** Instructions to follow **
Go through the data below and copy each line that includes "Share".

** Material provided **
╭──
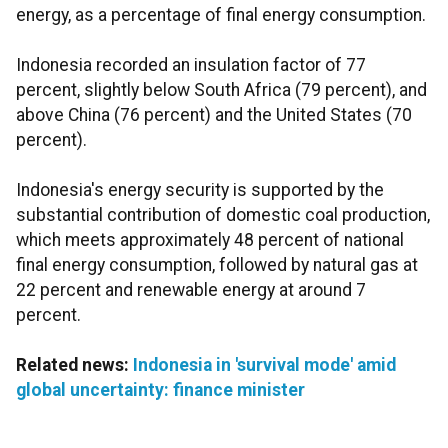
energy, as a percentage of final energy consumption.
Indonesia recorded an insulation factor of 77
percent, slightly below South Africa (79 percent), and
above China (76 percent) and the United States (70
percent).
Indonesia's energy security is supported by the
substantial contribution of domestic coal production,
which meets approximately 48 percent of national
final energy consumption, followed by natural gas at
22 percent and renewable energy at around 7
percent.
Related news:
Indonesia in 'survival mode' amid
global uncertainty: finance minister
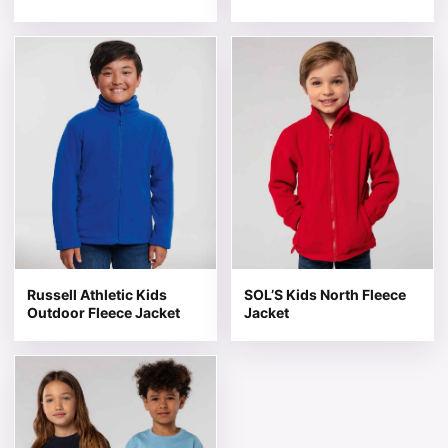
This product has multiple variants. The options may be 
This product has multiple v
Russell Athletic Kids
SOL’S Kids North Fleece
Outdoor Fleece Jacket
Jacket
This product has multiple variants. The options may be 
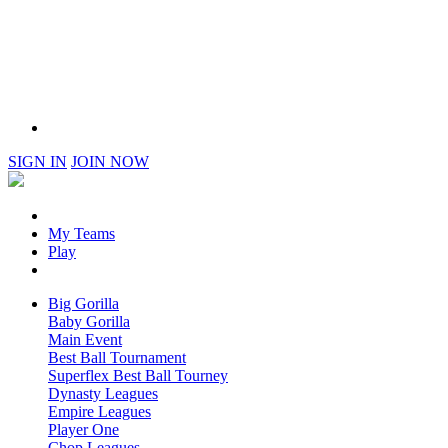
SIGN IN
JOIN NOW
My Teams
Play
Big Gorilla
Baby Gorilla
Main Event
Best Ball Tournament
Superflex Best Ball Tourney
Dynasty Leagues
Empire Leagues
Player One
Chop Leagues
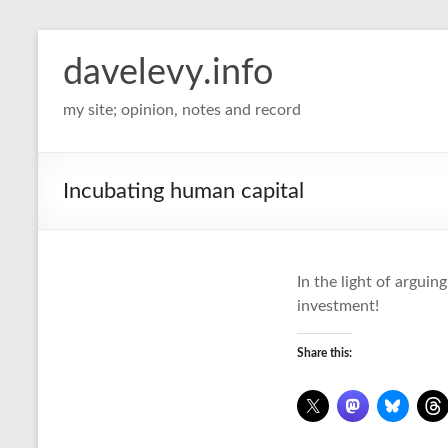
davelevy.info
my site; opinion, notes and record
Incubating human capital
In the light of arguin
investment!
Share this:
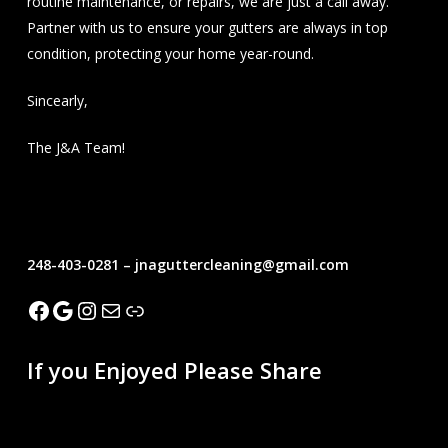
routine maintenance, or repairs, we are just a call away.
Partner with us to ensure your gutters are always in top
condition, protecting your home year-round.
Sincearly,
The J&A Team!
Seamless Gutters
248-403-0281 – jnaguttercleaning@gmail.com
Facebook
Google
Instagram
Mail
Link
If you Enjoyed Please Share
Recent Blogs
╰──
** Task result **
Share this:
If you Enjoyed Please Share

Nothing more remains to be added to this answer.